Investing in Maharashtra’s international ports can be a game changer as these ports also have enviable road connectivity.
Other states also have international ports connected strategically with the Indian Railways. Port cities of Gujarat, Andhra Pradesh, Tamil Nadu, and West Bengal also offer good opportunities to invest.
The recently released National Logistics Policy is set to improve India’s trade competitiveness by addressing the cost and inefficiency issues of the logistics sector. Therefore, making an investment in logistics real estate has the potential to generate good returns.
Real estate investments provide a good diversification investment opportunity especially when the stock market is volatile. However, generating good returns on real estate investments require thorough market research. Investment decisions based on an analysis of sectors that have good growth potential can protect your portfolio from the volatility that is generally associated by investing in the stock market. It is also wise to follow the patterns that influence buying decisions of seasoned investors.
Frequently Asked Questions
What are the advantages of having a real estate portfolio?
Investors who build a real estate portfolio enjoy tax benefits. Also, there are multiple exit strategies when you own several properties. Lastly, diversification mitigates the risk factor allowing you to take an aggressive stance in other investment forms.
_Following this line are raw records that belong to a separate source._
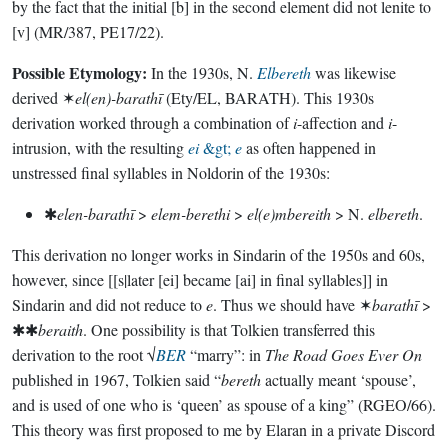
by the fact that the initial [b] in the second element did not lenite to
[v] (MR/387, PE17/22).
Possible Etymology:
In the 1930s, N.
Elbereth
was likewise
derived ✶
el(en)-barathī
(Ety/EL, BARATH). This 1930s
derivation worked through a combination of
i
-affection and
i
-
intrusion, with the resulting
ei
&gt;
e
as often happened in
unstressed final syllables in Noldorin of the 1930s:
✱
elen-barathī
>
elem-berethi
>
el(e)mbereith
> N.
elbereth
.
This derivation no longer works in Sindarin of the 1950s and 60s,
however, since [[s|later [ei] became [ai] in final syllables]] in
Sindarin and did not reduce to
e
. Thus we should have ✶
barathī
>
✱✱
beraith
. One possibility is that Tolkien transferred this
derivation to the root √
BER
“marry”: in
The Road Goes Ever On
published in 1967, Tolkien said “
bereth
actually meant ‘spouse’,
and is used of one who is ‘queen’ as spouse of a king” (RGEO/66).
This theory was first proposed to me by Elaran in a private Discord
How to manage a real estate portfolio?
First, you must decide on the objective of the investment and then analyse the risk-to-reward profile. Next, you must distribute your wealth among a combination of assets to reduce risk exposure. Once the planned portfolio is set into motion, you can revise the composition periodically by estimating the patterns in the market.
Why is sector breakdown important to build an investment portfolio?
Breaking down your resource allocation into different sectors diversifies your exposure to different parts of the market. Thus, whenever the specific sector performs poorly, there are chances that other sectors will be doing great due to their products’ relatively higher demand among the masses.
Therefore, diversifying your portfolio by investing is essential to combat unforeseen conditions.